Ainsi le nationalisme breton s’exprime-t-il.
A propos de Rouillan, la lecture du livre de Floréal Cuadrado » Comme un chat » aux éditions du Sandre est très éclairante. Très instructif et passionnant à lire.
En effet, c’est édifiant. Comme le livre ne comporte pas d’index, il est parfois difficile de s’y retrouver mais le passage où J.-M. Rouillan fait son apparition en gloire, apparaissant armé lors d’un contrôle d’identité alors que ses camarades lui ont interdit de prendre son pistolet, est une pièce d’anthologie (ça se trouve à la page 200). Merci de m’avoir signalé le livre. Ça permet de mieux comprendre la dérive de certains au nom de la culture bretonne.
« Hemon a imposé sur ordre des Allemands l’orthographe surunifiée … il s’agissait de faire d’une « langue abâtardie » une langue celtique épurée … ; et … de mettre cette reconquête au service de la nation bretonne destinée à prendre sa place dans le concert des nations celtiques »

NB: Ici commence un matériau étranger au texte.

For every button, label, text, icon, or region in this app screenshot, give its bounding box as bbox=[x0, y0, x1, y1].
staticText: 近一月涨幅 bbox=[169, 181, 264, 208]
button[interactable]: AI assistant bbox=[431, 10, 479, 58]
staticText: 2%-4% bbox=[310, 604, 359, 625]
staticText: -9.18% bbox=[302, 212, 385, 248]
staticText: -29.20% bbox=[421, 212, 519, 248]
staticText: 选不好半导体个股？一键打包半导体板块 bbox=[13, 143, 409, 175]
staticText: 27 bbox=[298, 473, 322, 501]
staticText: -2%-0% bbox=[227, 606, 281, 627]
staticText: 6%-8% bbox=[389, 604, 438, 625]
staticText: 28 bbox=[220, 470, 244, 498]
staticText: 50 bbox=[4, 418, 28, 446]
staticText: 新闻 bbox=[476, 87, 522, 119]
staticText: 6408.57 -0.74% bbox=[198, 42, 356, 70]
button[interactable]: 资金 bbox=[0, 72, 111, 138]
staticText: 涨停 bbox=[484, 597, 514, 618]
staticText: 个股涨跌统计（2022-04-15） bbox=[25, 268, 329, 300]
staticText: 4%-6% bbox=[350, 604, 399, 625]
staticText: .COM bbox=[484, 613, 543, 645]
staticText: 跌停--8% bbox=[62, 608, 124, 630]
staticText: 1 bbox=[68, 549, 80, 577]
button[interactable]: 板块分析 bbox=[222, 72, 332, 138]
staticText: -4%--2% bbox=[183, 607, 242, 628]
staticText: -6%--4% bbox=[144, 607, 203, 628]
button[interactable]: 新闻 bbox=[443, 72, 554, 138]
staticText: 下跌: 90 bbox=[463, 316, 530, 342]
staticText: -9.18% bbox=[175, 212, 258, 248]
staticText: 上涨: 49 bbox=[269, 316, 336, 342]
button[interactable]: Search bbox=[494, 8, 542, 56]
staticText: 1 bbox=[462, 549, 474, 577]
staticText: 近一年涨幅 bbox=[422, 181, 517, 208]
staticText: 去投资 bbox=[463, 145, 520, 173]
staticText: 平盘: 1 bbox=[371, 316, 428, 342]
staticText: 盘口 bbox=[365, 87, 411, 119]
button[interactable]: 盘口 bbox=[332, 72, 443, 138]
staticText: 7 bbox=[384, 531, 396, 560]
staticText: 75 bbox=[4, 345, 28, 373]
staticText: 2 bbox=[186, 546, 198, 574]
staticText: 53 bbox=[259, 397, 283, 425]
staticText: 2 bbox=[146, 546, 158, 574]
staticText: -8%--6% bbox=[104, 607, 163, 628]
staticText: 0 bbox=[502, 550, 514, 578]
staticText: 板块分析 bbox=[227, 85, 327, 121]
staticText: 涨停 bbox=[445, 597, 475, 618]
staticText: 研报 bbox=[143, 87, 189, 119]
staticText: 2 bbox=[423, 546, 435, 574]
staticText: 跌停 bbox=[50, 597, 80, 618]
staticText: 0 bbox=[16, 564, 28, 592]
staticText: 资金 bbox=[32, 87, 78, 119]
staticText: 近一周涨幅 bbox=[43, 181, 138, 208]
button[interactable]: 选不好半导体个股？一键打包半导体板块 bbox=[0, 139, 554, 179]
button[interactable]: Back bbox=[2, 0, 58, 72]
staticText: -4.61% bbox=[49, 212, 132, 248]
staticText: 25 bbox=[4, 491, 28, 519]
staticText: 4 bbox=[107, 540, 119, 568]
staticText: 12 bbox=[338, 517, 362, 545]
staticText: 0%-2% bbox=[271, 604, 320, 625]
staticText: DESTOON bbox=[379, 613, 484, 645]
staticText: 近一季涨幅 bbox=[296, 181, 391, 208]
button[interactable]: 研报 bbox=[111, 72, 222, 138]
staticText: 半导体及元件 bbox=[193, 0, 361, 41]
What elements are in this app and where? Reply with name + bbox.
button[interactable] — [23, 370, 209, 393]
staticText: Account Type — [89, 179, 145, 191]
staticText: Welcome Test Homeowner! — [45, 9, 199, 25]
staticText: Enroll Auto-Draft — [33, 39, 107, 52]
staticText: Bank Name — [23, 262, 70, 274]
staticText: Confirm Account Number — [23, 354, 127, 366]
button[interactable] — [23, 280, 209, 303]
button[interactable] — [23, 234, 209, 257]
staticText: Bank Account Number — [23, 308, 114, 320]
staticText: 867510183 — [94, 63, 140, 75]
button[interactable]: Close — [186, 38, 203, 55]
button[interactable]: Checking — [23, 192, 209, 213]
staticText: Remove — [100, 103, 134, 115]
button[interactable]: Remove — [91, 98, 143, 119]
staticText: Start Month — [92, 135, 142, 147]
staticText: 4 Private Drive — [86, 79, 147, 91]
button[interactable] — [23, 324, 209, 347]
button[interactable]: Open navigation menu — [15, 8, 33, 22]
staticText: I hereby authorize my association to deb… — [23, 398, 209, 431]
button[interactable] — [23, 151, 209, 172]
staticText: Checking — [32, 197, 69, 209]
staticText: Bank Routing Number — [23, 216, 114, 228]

Excellent, c’est exactement ça.
Si ça vous intéresse, j’ai dézingué tous ces gens dans une émission en breton sur RBI (et sur d’autres), dans le breton de mon secteur, qui n’est pas très éloigné du vôtre d’ailleurs (sans influence quelle qu’elle soit de cet horrible néo-breton, je crois bien être un des seuls à l’avoir fait de façon aussi virulente). Ça a fait grincer des dents, mais personne ne s’est risqué à un débat sur le sujet, ni à essayer de me contredire, ni-même à m’attaquer personnellement, en même temps par quel biais pourraient-ils m’attaquer en restant crédible face au néophyte ? (Peut-être n’ont-ils tout simplement rien compris, ce qui ne serait pas étonnant quand on connaît la capacité extrêmement limitée d’un brittophone à comprendre un bretonnant). Je ne sais pas si on me réinvitera sur RBI, mais au moins c’est passé et toujours écoutable sur mon site :
https://brezhoneg-digor.blogspot.com/2016/04/an-abadenn-war-rbi-dar-04-deus-mis.html
C’est pas souvent qu’on les dézingue en breton « comprenable », encore moins de la part d’un jeune (je n’ai que 33 ans). Ayant trouvé « Le monde comme si » très plaisant à lire il y a quelques années, j’ai bien ri, pas du tout choqué bien au contraire, je trouvais normal de vous renvoyer l’ascenseur en vous montrant que, même si on n’est pas nombreux, vous n’êtes pas seule à faire passer le « mouvement breton » pour ce qu’il est : Le fossoyeur de la culture bretonne sous toutes ses formes.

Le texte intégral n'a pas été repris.